Earlier this year we wrote about the movement to decriminalize psilocybin – noting its success in Denver, Oakland, and Santa Cruz – and that nearly 100 other cities are looking at decriminalizing psychedelics. (The Psilocybin Movement is Like the Cannabis Movement (Except When It’s Not)). That article posited that psilocybin would move along two tracks similar to cannabis (medical and pharmaceutical) before approaching the “retail model” initiatives that became standard with adult use cannabis.
We also have been tracking the use of ketamine to treat depression and litigation related thereto:
- The Ketamine Clinic Craze: Legalities and Possibilities
- Ketamine Litigation: Oregon Hospital and Pharmacy Face $8.2 Million Medical Negligence Lawsuit
In the first article, we noted the proliferation of ketamine clinics and the larger trend of the health care provider community in exploring alternative therapies and emerging medicine, including the use of psilocybin.
A paper recently published by the National Academy of Scientists may prove groundbreaking in helping us understand why psilocybin is “showing considerable promise as a therapeutic intervention for neuropsychiatric disorders including depression, anxiety, and addiction,” according to its authors. I’ll be the first to confess that the science described in the paper is beyond me, but this article by Georgia Perry does a good job. Ms. Perry writes that “an international team of scientists created a biophysically realistic whole-brain model . . . [which] enabled them to observe how psilocybin impacts the activity of neurons and neurotransmitters.” The researchers found that psilocybin disrupted neural networks and neurotransmitters formed new pathways.

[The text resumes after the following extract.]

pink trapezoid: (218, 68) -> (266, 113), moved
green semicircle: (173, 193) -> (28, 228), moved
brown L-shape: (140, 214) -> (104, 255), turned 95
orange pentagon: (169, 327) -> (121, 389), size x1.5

Although ketamine clinics may provide a roadmap for psilocybin clinics, a key difference is that psilocybin remains a Schedule I drug under the Controlled Substances Act. This means psilocybin is defined as having a high potential for abuse and no recognized medical uses. (Marijuana is defined the same way and this did not stop legalization efforts.) Ketamine is a defined as Schedule III drug. So in the near term, the differing treatment between ketamine and psilocybin likely will prevent an explosion of clinics offering treatment.
That said, let’s hope scientific research into psilocybin as a treatment for depression continues and that research results are taken seriously by legislators and others who have the ability to change our laws and policies.